Michael Michaud just returned from Iraq and meetings in Washington, D.C., and his biggest event next week is likely to be a candidates debate.
Sandwiched around that are meetings with veterans groups and officials in Bangor, Lewiston and Waterville, reviews of electricity wind farms in Aroostook and Washington counties, and a visit to the University of Maine in Orono.
As representative to the geographically largest congressional district east of the Mississippi River, Michael Michaud is busy.
“When I first got into Congress, just out of curiosity, I used to keep track of the number of times I got to go home,” Michaud, 53, of East Millinocket said Friday. “In my first year, I had 22 nights in my own bed, 26 the second year. It’s gotten a little better since then.”
The 2nd District congressman expects to keep busy in his race against Republican challenger John Frary of Farmington, even though most political handicappers — and Frary himself — see Frary as a decided underdog.
Since being elected to Congress with 52 percent of the vote in 2002, Michaud’s electoral margins have increased dramatically. In 2004, he was re-elected with 58 percent of the vote, defeating Republican Brian Hamel. He won 71 percent of the vote in 2006, easily defeating Republican Scott D’Amboise of Lisbon.
”But you don’t take anything for granted in this,” Michaud said.

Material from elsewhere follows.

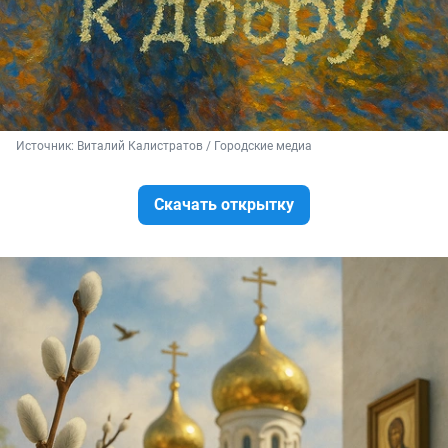
Источник: 
Виталий Калистратов / Городские медиа
Скачать открытку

To Michaud, this election’s biggest issues are intertwined. They include the country’s energy and financial crises, its conflicts in Afghanistan and Iraq and its treatment of veterans.
He advocates pulling most U.S. troops out of Iraq as soon as possible, shifting some of that war’s cost — which some estimates place at $300 million a day — to domestic issues, such as the creation of more energy with wind, geothermal and tidal power and of more veterans health centers in his district.
“We have to let the Iraqi government know that the U.S. is not going to be there forever,” Michaud said. “We also have to ensure that this is not the end of our responsibilities there and particularly with our soldiers.
“We have to ensure that we continue to care for veterans when they return. They are concerned that once the war is done that they will be forgotten, and that’s one thing that we should never do.”
As a member of the Veterans Affairs Committee and a ranking member on the benefits subcommittee, Michaud helped secure funding for veterans health care facilities in Lincoln and Houlton and one to be built in the Lewiston-Auburn area.
He is also excited about the possibility of creating a cluster of veterans housing and health care facilities in Bangor and working with Husson University to see how U.S. Veterans Affairs could help establish a pharmacy school there.
On the subject of energy, Maine’s offshore coastal areas represent a huge electricity generating potential as wind power sites that should be developed, Michaud said.
Michaud also helped the federal Department of Transportation make funding an east-west interstate highway to be built from Calais to Watertown, N.Y., a priority, he said.
He is on the House Committee on Transportation and Infrastructure and the Committee on Small Business.
Michaud said he considers Congress’ support of President Bush’s $700 billion Wall Street bailout, which he voted against, its biggest failure during his third term.
He accused the Bush administration and U.S. Treasury officials of essentially browbeating Congress into supporting the bill.
“They basically said, ‘We have to pass this legislation or we will have meltdown.’ Well, we know that that by itself would cause a panic and that’s exactly what happened,” Michaud said. “That became the focal point of the debate.
“Instead, they should have stepped back and addressed the credit problem itself,” he said. “That’s something that we are going to have to do in the next session.”
BANGOR DAILY NEWS FILE PHOTO
Maine’s 2nd District U.S. Rep. Michael Michaud (from left) and Gov. John Baldacci visit workers in the control room of Katahdin Paper Co. LLC, including Stu Kallgren, in May after the mill announced it would close its Millinocket operation. Michaud, who worked at the Great Northern Paper mill in East Millinocket for 30 years before being elected to Congress, is seeking his fourth term.